In a meeting with Pope Francis on Tuesday Matthew Festing (pictured above, right) offered his resignation, Knights of Malta spokeswoman Marianna Balfour revealed.
Mr Festing had refused to cooperate with a papal commission investigating his decision to suspend the Knights of Malta's grand chancellor, Albrecht von Boeselager, on 8th December 2016.
Mr Boeselager's departure followed relevations the order's charity division had distributed thousands of condoms to poor people in Myanmar under his watch - something the Catholic Church disagrees with.
In a sharply worded statement, the Holy See last week said it plans to take action to resolve the dispute, describing the issue as a "crisis of the central direction".

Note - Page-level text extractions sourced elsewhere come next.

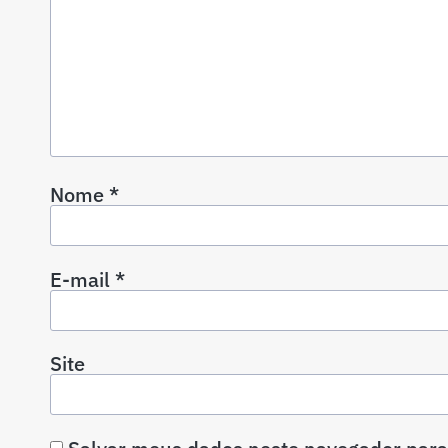
Nome
*
E-mail
*
Site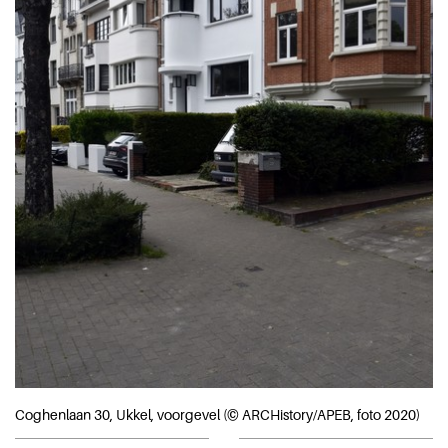
Coghenlaan 30, Ukkel, voorgevel (© ARCHistory/APEB, foto 2020)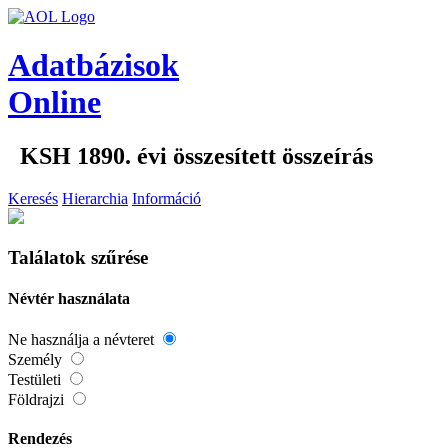
Adatbázisok
Online
KSH 1890. évi összesített összeírás
Keresés
Hierarchia
Információ
Találatok szűrése
Névtér használata
Ne használja a névteret
Személy
Testületi
Földrajzi
Rendezés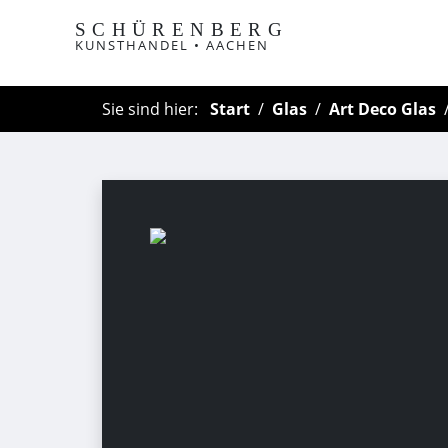
SCHÜRENBERG
KUNSTHANDEL • AACHEN
Sie sind hier:
Start
Glas
Art Deco Glas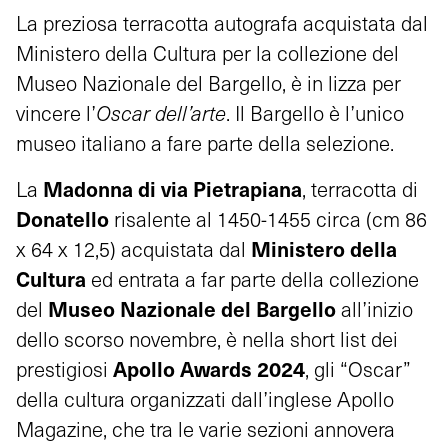
La preziosa terracotta autografa acquistata dal
Ministero della Cultura per la collezione del
Museo Nazionale del Bargello, è in lizza per
vincere l’
Oscar dell’arte
. Il Bargello è l’unico
museo italiano a fare parte della selezione.
Madonna di via Pietrapiana
La
, terracotta di
Donatello
risalente al 1450-1455 circa (cm 86
Ministero della
x 64 x 12,5) acquistata dal
Cultura
ed entrata a far parte della collezione
Museo Nazionale del Bargello
del
all’inizio
dello scorso novembre, è nella short list dei
Apollo Awards 2024
prestigiosi
, gli “Oscar”
della cultura organizzati dall’inglese Apollo
Magazine, che tra le varie sezioni annovera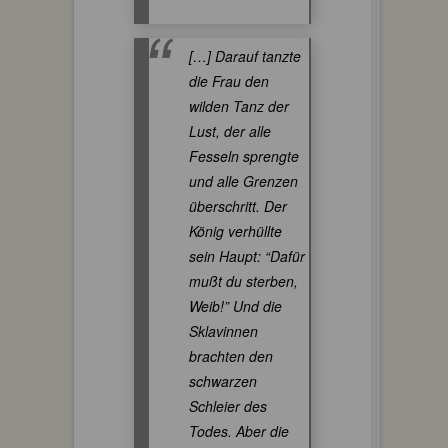
[…] Darauf tanzte
die Frau den
wilden Tanz der
Lust, der alle
Fesseln sprengte
und alle Grenzen
überschritt. Der
König verhüllte
sein Haupt: “Dafür
mußt du sterben,
Weib!” Und die
Sklavinnen
brachten den
schwarzen
Schleier des
Todes. Aber die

The condom scandal was described as grave by the Knight of Malta's leadership who also said it was "disgraceful" Mr Boeselager had not heeded Mr Festing's order to resign.
Artificial contraception is forbidden under Catholic church teaching.
Mr Boeselager claimed he stopped the condom distribution programmes when he was made aware of them.
Defending his refusal to cooperate with the papal commission, Mr Festing cited the Knights of Maltas' status as a sovereign entity.
In a letter on 14th January, he also questioned the credibility of the commission, claiming there were "serious accusations of a conflict of interest" involving three of its five members.
The leadership of the Knights of Malta order take an oath of obedience to the pope.